Thanking all of you

 I lost my wife to breast cancer on 22/12/20 my was 39 and left me with two boys 8 2 years old I have wrote about that on here!  The funeral was today  and it was as perfect as they can be! I want to say a massive thank you to this web page and most of all to the people! You guys are great  you really are  I think I have made real friends even if we have never met!!! So many stories just like mine are being shared  and love and support just get better and better. 5 people on here are very close to my heart  again I've never met them. But they have kept we going kept me alive in many ways. Still have a long road ahead but thank you  

  • Hello I'm not doing that well  I've not been eating  felt like crap yesterday  there is nothing left inside me   My body is still trying to do all the normal stuff like going to the toilet  but there is nothing left inside me ( not good)  sorry you're having a bad day yesterday we will be okay 

  • Ah bless you, that's so hard when you can't face eating. I was like that when Phil was ill but strangely eating better now. Think it was the anxiety of what might happen that used to get to me. Lost about 3 stone since the first lockdown. I needed to though so it's OK. It's hard though to make yourself eat when you really don't feel like it. Hope you manage to have a little bit of something today. I used to manage rice crispies or plain toast when I was at my worst food wise. 

    Just had to ring Phil's work to look into his pension etc. Felt awful. Like mercenary if you know what I mean? Ended up crying to the poor woman on the phone. 

  •  Poor you trying to sort it all out I feel your pain talking about pensions is never easy after losing a loved one ! My mum is helping today is I can hardly move  hurt my back to!  Then feel really guilty as my wife was in constant pain still managed to look after the kids .I miss her so much 

  • Ouch, sounds sore. I've woken up with a sore neck today as well. Got the votarol on like an old nanna. 

    Doing home school stuff with Hannah. It's like pulling teeth. Phil was much more patient with her. I'm patient with the kids I teach but find it far harder with my own two. Know that sounds daft! 

    Hope you feel better soon. I'd recommend the voltarol if you can get some. Definitely helps. 
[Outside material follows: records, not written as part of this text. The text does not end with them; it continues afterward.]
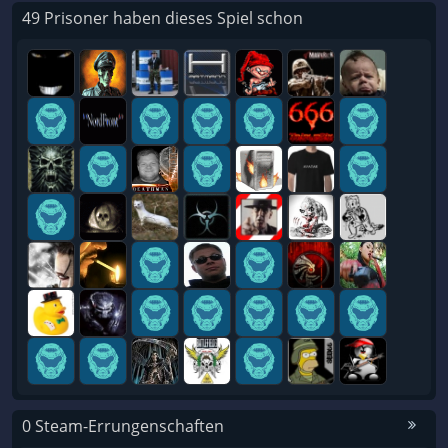
49 Prisoner haben dieses Spiel schon
0 Steam-Errungenschaften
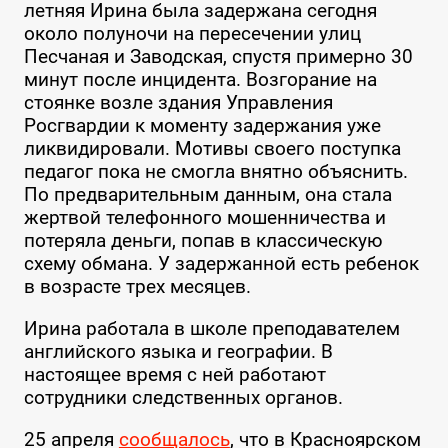
летняя Ирина была задержана сегодня
около полуночи на пересечении улиц
Песчаная и Заводская, спустя примерно 30
минут после инцидента. Возгорание на
стоянке возле здания Управления
Росгвардии к моменту задержания уже
ликвидировали. Мотивы своего поступка
педагог пока не смогла внятно объяснить.
По предварительным данным, она стала
жертвой телефонного мошенничества и
потеряла деньги, попав в классическую
схему обмана. У задержанной есть ребенок
в возрасте трех месяцев.
Ирина работала в школе преподавателем
английского языка и географии. В
настоящее время с ней работают
сотрудники следственных органов.
25 апреля
сообщалось
, что в Красноярском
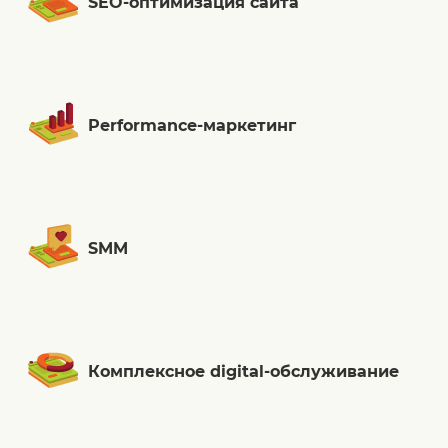
SEO-оптимизация сайта
Performance-маркетинг
SMM
Комплексное digital-обслуживание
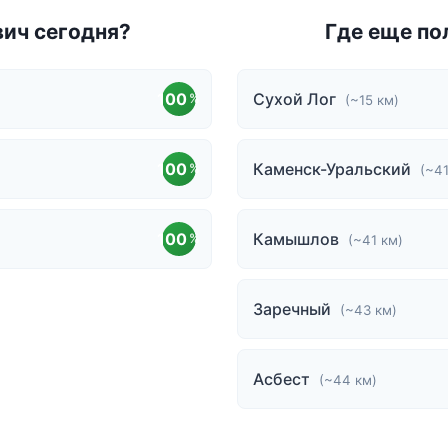
вич сегодня?
Где еще по
100
Сухой Лог
%
(~15 км)
100
Каменск-Уральский
%
(~41
100
Камышлов
%
(~41 км)
Заречный
(~43 км)
Асбест
(~44 км)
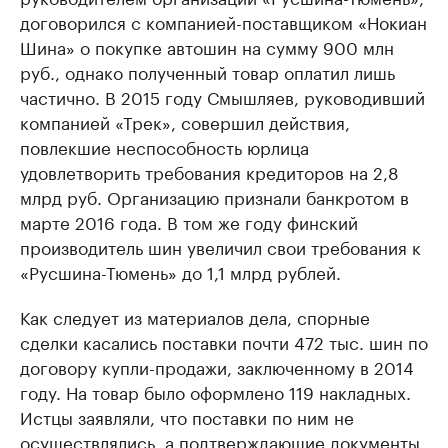
договорился с компанией-поставщиком «Нокиан
Шина» о покупке автошин на сумму 900 млн
руб., однако полученный товар оплатил лишь
частично. В 2015 году Смышляев, руководивший
компанией «Трек», совершил действия,
повлекшие неспособность юрлица
удовлетворить требования кредиторов на 2,8
млрд руб. Организацию признали банкротом в
марте 2016 года. В том же году финский
производитель шин увеличил свои требования к
«Русшина-Тюмень» до 1,1 млрд рублей.
Как следует из материалов дела, спорные
сделки касались поставки почти 472 тыс. шин по
договору купли-продажи, заключенному в 2014
году. На товар было оформлено 119 накладных.
Истцы заявляли, что поставки по ним не
осуществлялись, а подтверждающие документы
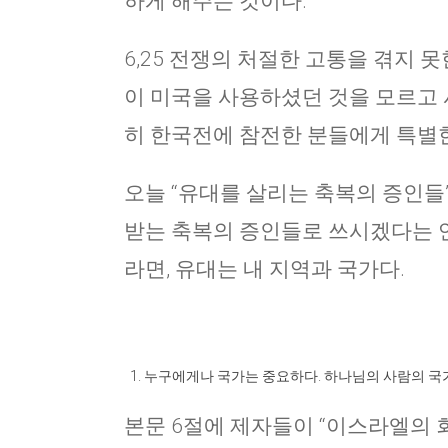
하게 해주는 것이다.
6,25 전쟁의 처절한 고통을 겪지
이 미국을 사용하셨던 것을 모르고 사
히 한국전에 참전한 분들에게 특별한
오늘 “유대를 살리는 축복의 증인들
받는 축복의 증인들로 쓰시겠다는 언
라면, 유대는 내 지역과 국가다.
누구에게나 국가는 중요하다. 하나님의 사람의 국
본문 6절에 제자들이 “이스라엘의 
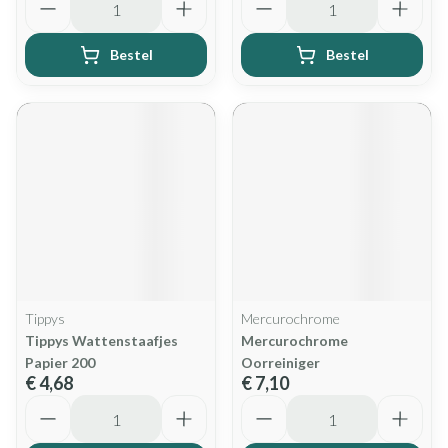
Bestel
Bestel
Tippys
Mercurochrome
Tippys Wattenstaafjes
Mercurochrome
Papier 200
Oorreiniger
€ 4,68
€ 7,10
Aantal
Aantal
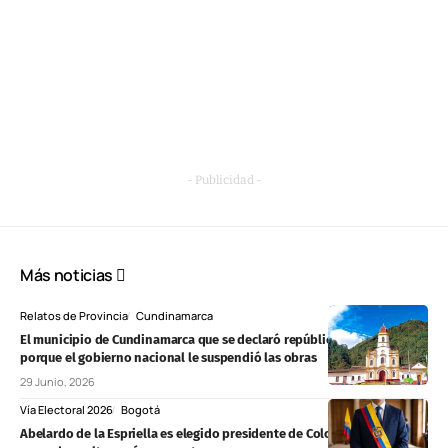
- Publicidad -
Más noticias
Relatos de Provincia
Cundinamarca
El municipio de Cundinamarca que se declaró república independiente
porque el gobierno nacional le suspendió las obras
29 Junio, 2026
Vía Electoral 2026
Bogotá
Abelardo de la Espriella es elegido presidente de Colombia en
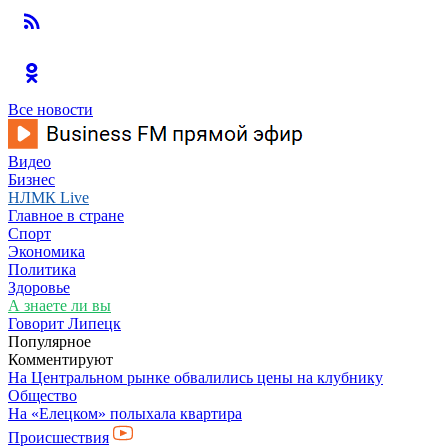
Все новости
Видео
Бизнес
НЛМК Live
Главное в стране
Спорт
Экономика
Политика
Здоровье
А знаете ли вы
Говорит Липецк
Популярное
Комментируют
На Центральном рынке обвалились цены на клубнику
Общество
На «Елецком» полыхала квартира
Происшествия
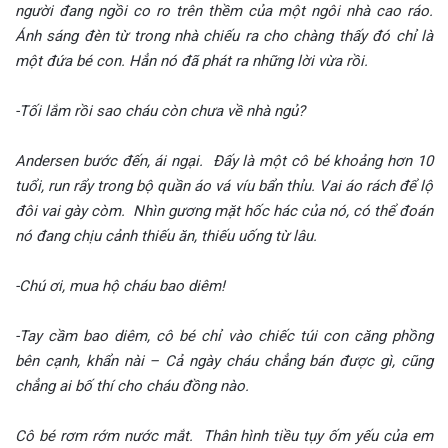
người đang ngồi co ro trên thềm của một ngôi nhà cao ráo.
Ánh sáng đèn từ trong nhà chiếu ra cho chàng thấy đó chỉ là
một đứa bé con. Hẳn nó đã phát ra những lời vừa rồi.
-Tối lắm rồi sao cháu còn chưa về nhà ngủ?
Andersen bước đến, ái ngại. Đấy là một cô bé khoảng hơn 10
tuổi, run rẩy trong bộ quần áo vá víu bẩn thỉu. Vai áo rách để lộ
đôi vai gày còm. Nhìn gương mặt hốc hác của nó, có thể đoán
nó đang chịu cảnh thiếu ăn, thiếu uống từ lâu.
-Chú ơi, mua hộ cháu bao diêm!
-Tay cầm bao diêm, cô bé chỉ vào chiếc túi con căng phồng
bên cạnh, khẩn nài – Cả ngày cháu chẳng bán được gì, cũng
chẳng ai bố thí cho cháu đồng nào.
Cô bé rơm rớm nước mắt. Thân hình tiều tụy ốm yếu của em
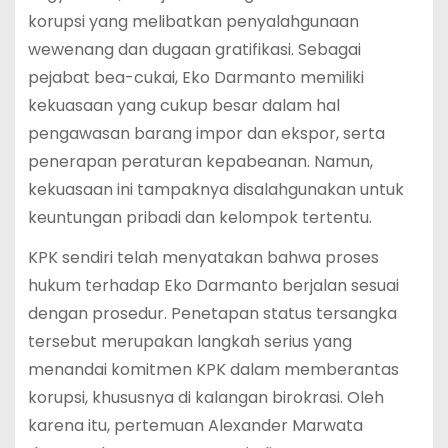
korupsi yang melibatkan penyalahgunaan
wewenang dan dugaan gratifikasi. Sebagai
pejabat bea-cukai, Eko Darmanto memiliki
kekuasaan yang cukup besar dalam hal
pengawasan barang impor dan ekspor, serta
penerapan peraturan kepabeanan. Namun,
kekuasaan ini tampaknya disalahgunakan untuk
keuntungan pribadi dan kelompok tertentu.
KPK sendiri telah menyatakan bahwa proses
hukum terhadap Eko Darmanto berjalan sesuai
dengan prosedur. Penetapan status tersangka
tersebut merupakan langkah serius yang
menandai komitmen KPK dalam memberantas
korupsi, khususnya di kalangan birokrasi. Oleh
karena itu, pertemuan Alexander Marwata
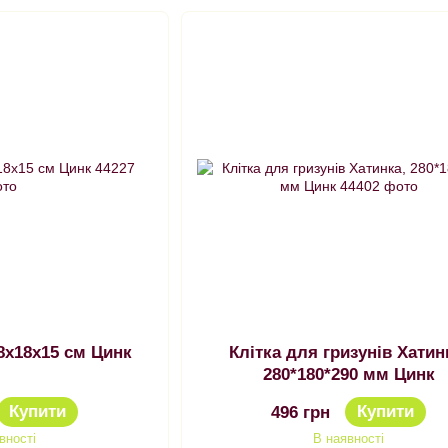
зун 28х18х15 см Цинк
Клітка для гризунів Хатин
280*180*290 мм Цинк
Купити
Купити
496 грн
вності
В наявності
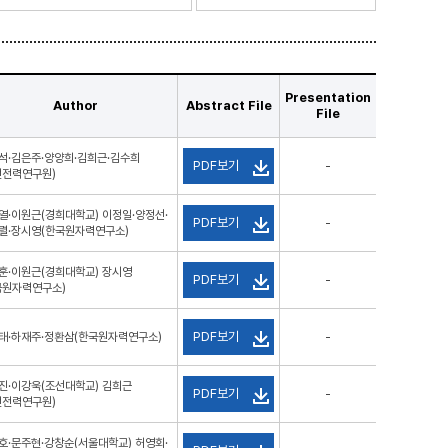
Presentation
Author
Abstract File
File
석·김은주·양양희·김희근·김수희
PDF보기
-
전전력연구원)
열·이원근(경희대학교) 이정일·양정선·
PDF보기
-
렬·장시영(한국원자력연구소)
훈·이원근(경희대학교) 장시영
PDF보기
-
국원자력연구소)
PDF보기
태·하재주·정환삼(한국원자력연구소)
-
진·이강욱(조선대학교) 김희근
PDF보기
-
전전력연구원)
호·문주현·강창순(서울대학교) 허영회·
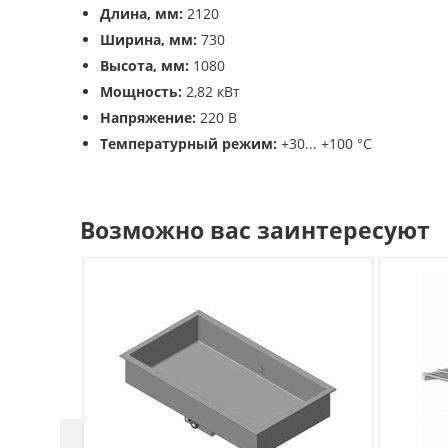
Длина, мм:
2120
Ширина, мм:
730
Высота, мм:
1080
Мощность:
2,82 кВт
Напряжение:
220 В
Температурный режим:
+30... +100 °C
Возможно вас заинтересуют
  • I'm ok back getting better I felt so selfish earlier as I was in loads of pain but my wife was probably in Even more pain ? A few days ago o was ok  ish felt martyne was ever were  I few days on now I feel like I can't feel her?  Being sick didn't help she is the best person you could want if you're feeling poorly. How do I/ we get over this  It's doing my head in that no one understands only people on this page and to understand what a loss means 

  • So hard, isn't it? Phil used to be lush when I was poorly. Always there with a hug, a hot water bottle and a cuppa. Miss him so much. 

    Know what you mean about sometimes feeling like they're there and sometimes not. I'm the same. Some days I'm convinced he's with me then other days I just feel empty again. 

    We'll get through though, for the kids. 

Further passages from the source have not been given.